> **WHAT YOU WILL DO**:
Copy out all lines from the entries below in which "添加文件到压缩包中" occurs.

> **EXERCISE INPUT**:

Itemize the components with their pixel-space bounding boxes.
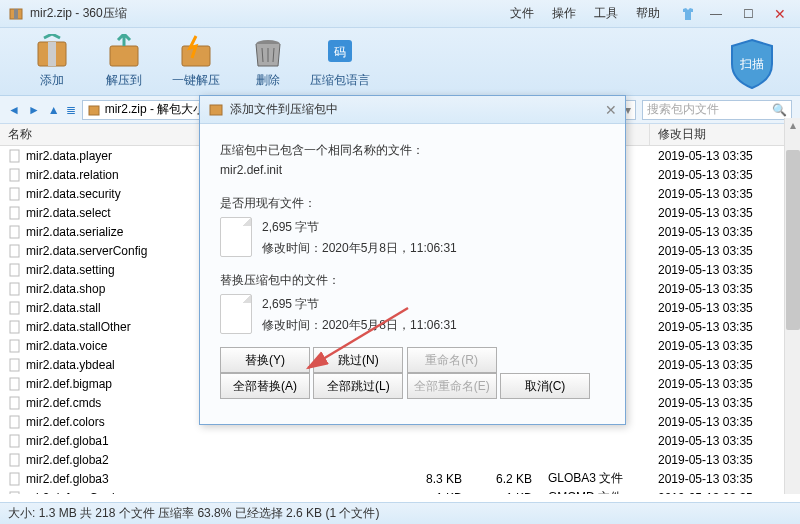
minimize-button[interactable]: — bbox=[704, 6, 728, 22]
extract-to-button[interactable]: 解压到 bbox=[88, 34, 160, 89]
rename-all-button[interactable]: 全部重命名(E) bbox=[407, 373, 497, 399]
statusbar: 大小: 1.3 MB 共 218 个文件 压缩率 63.8% 已经选择 2.6 … bbox=[0, 502, 800, 524]
delete-icon bbox=[248, 34, 288, 70]
archive-icon bbox=[87, 103, 101, 117]
svg-rect-35 bbox=[210, 105, 222, 115]
close-button[interactable]: ✕ bbox=[768, 6, 792, 22]
svg-rect-32 bbox=[10, 492, 19, 495]
table-row[interactable]: mir2.def.gmCmd1 KB1 KBGMCMD 文件2019-05-13… bbox=[0, 488, 800, 494]
svg-rect-18 bbox=[10, 226, 19, 238]
svg-rect-16 bbox=[10, 188, 19, 200]
file-icon bbox=[8, 434, 22, 448]
table-row[interactable]: mir2.def.globa38.3 KB6.2 KBGLOBA3 文件2019… bbox=[0, 469, 800, 488]
svg-rect-3 bbox=[48, 42, 56, 66]
table-row[interactable]: mir2.def.globa22019-05-13 03:35 bbox=[0, 450, 800, 469]
scrollbar[interactable]: ▴ bbox=[784, 118, 800, 494]
svg-rect-23 bbox=[10, 321, 19, 333]
file-icon bbox=[8, 320, 22, 334]
menu-help[interactable]: 帮助 bbox=[636, 5, 660, 22]
file-icon bbox=[8, 187, 22, 201]
svg-rect-29 bbox=[10, 435, 19, 447]
file-icon bbox=[8, 301, 22, 315]
file-icon bbox=[8, 358, 22, 372]
file-icon bbox=[8, 377, 22, 391]
replace-all-button[interactable]: 全部替换(A) bbox=[220, 373, 310, 399]
menu-operate[interactable]: 操作 bbox=[552, 5, 576, 22]
svg-text:扫描: 扫描 bbox=[739, 57, 764, 71]
maximize-button[interactable]: ☐ bbox=[736, 6, 760, 22]
dialog-q1: 是否用现有文件： bbox=[220, 193, 605, 213]
titlebar: mir2.zip - 360压缩 文件 操作 工具 帮助 — ☐ ✕ bbox=[0, 0, 800, 28]
add-icon bbox=[32, 34, 72, 70]
dialog-title: 添加文件到压缩包中 bbox=[230, 101, 605, 118]
view-list-icon[interactable]: ≣ bbox=[66, 103, 76, 117]
lang-button[interactable]: 码 压缩包语言 bbox=[304, 34, 376, 89]
search-icon[interactable]: 🔍 bbox=[772, 103, 787, 117]
oneclick-icon bbox=[176, 34, 216, 70]
svg-rect-21 bbox=[10, 283, 19, 295]
file-icon bbox=[8, 225, 22, 239]
file-icon bbox=[8, 244, 22, 258]
file-icon bbox=[8, 206, 22, 220]
file-icon bbox=[8, 396, 22, 410]
dialog-filename: mir2.def.init bbox=[220, 160, 605, 180]
file-icon bbox=[8, 282, 22, 296]
svg-rect-22 bbox=[10, 302, 19, 314]
svg-rect-19 bbox=[10, 245, 19, 257]
svg-rect-28 bbox=[10, 416, 19, 428]
skip-button[interactable]: 跳过(N) bbox=[313, 347, 403, 373]
nav-back-button[interactable]: ◄ bbox=[8, 103, 20, 117]
dialog-close-button[interactable]: ✕ bbox=[605, 102, 617, 118]
toolbar: 添加 解压到 一键解压 删除 码 压缩包语言 扫描 bbox=[0, 28, 800, 96]
rename-button[interactable]: 重命名(R) bbox=[407, 347, 497, 373]
dialog-line1: 压缩包中已包含一个相同名称的文件： bbox=[220, 140, 605, 160]
lang-icon: 码 bbox=[320, 34, 360, 70]
skip-all-button[interactable]: 全部跳过(L) bbox=[313, 373, 403, 399]
dialog-icon bbox=[208, 102, 224, 118]
file-icon bbox=[8, 263, 22, 277]
svg-rect-4 bbox=[110, 46, 138, 66]
scroll-thumb[interactable] bbox=[786, 150, 800, 330]
svg-rect-13 bbox=[89, 106, 99, 115]
col-date[interactable]: 修改日期 bbox=[650, 124, 790, 145]
file-icon bbox=[8, 472, 22, 486]
extract-icon bbox=[104, 34, 144, 70]
file-icon bbox=[8, 149, 22, 163]
scan-button[interactable]: 扫描 bbox=[724, 36, 780, 95]
menu-file[interactable]: 文件 bbox=[510, 5, 534, 22]
one-click-extract-button[interactable]: 一键解压 bbox=[160, 34, 232, 89]
file-icon bbox=[8, 168, 22, 182]
file-icon bbox=[220, 294, 252, 334]
svg-rect-17 bbox=[10, 207, 19, 219]
svg-rect-26 bbox=[10, 378, 19, 390]
svg-rect-25 bbox=[10, 359, 19, 371]
svg-rect-1 bbox=[14, 9, 18, 19]
dialog-q2: 替换压缩包中的文件： bbox=[220, 270, 605, 290]
svg-rect-20 bbox=[10, 264, 19, 276]
table-row[interactable]: mir2.def.globa12019-05-13 03:35 bbox=[0, 431, 800, 450]
file-icon bbox=[8, 453, 22, 467]
add-file-dialog: 添加文件到压缩包中 ✕ 压缩包中已包含一个相同名称的文件： mir2.def.i… bbox=[199, 95, 626, 425]
nav-forward-button[interactable]: ► bbox=[28, 103, 40, 117]
app-icon bbox=[8, 6, 24, 22]
cancel-button[interactable]: 取消(C) bbox=[500, 373, 590, 399]
svg-text:码: 码 bbox=[334, 45, 346, 59]
search-input[interactable]: 搜索包内文件 🔍 bbox=[642, 100, 792, 120]
skin-icon[interactable] bbox=[680, 6, 696, 22]
nav-up-button[interactable]: ▲ bbox=[48, 103, 60, 117]
svg-rect-24 bbox=[10, 340, 19, 352]
delete-button[interactable]: 删除 bbox=[232, 34, 304, 89]
file-icon bbox=[220, 217, 252, 257]
add-button[interactable]: 添加 bbox=[16, 34, 88, 89]
svg-rect-27 bbox=[10, 397, 19, 409]
svg-rect-14 bbox=[10, 150, 19, 162]
svg-rect-15 bbox=[10, 169, 19, 181]
svg-rect-30 bbox=[10, 454, 19, 466]
svg-rect-31 bbox=[10, 473, 19, 485]
file-icon bbox=[8, 415, 22, 429]
window-title: mir2.zip - 360压缩 bbox=[30, 5, 510, 22]
replace-button[interactable]: 替换(Y) bbox=[220, 347, 310, 373]
file-icon bbox=[8, 491, 22, 495]
file-icon bbox=[8, 339, 22, 353]
menu-tool[interactable]: 工具 bbox=[594, 5, 618, 22]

> **SOLUTION TO THIS PROBLEM**:
dialog-title: 添加文件到压缩包中 bbox=[230, 101, 605, 118]
add-file-dialog: 添加文件到压缩包中 ✕ 压缩包中已包含一个相同名称的文件： mir2.def.i… bbox=[199, 95, 626, 425]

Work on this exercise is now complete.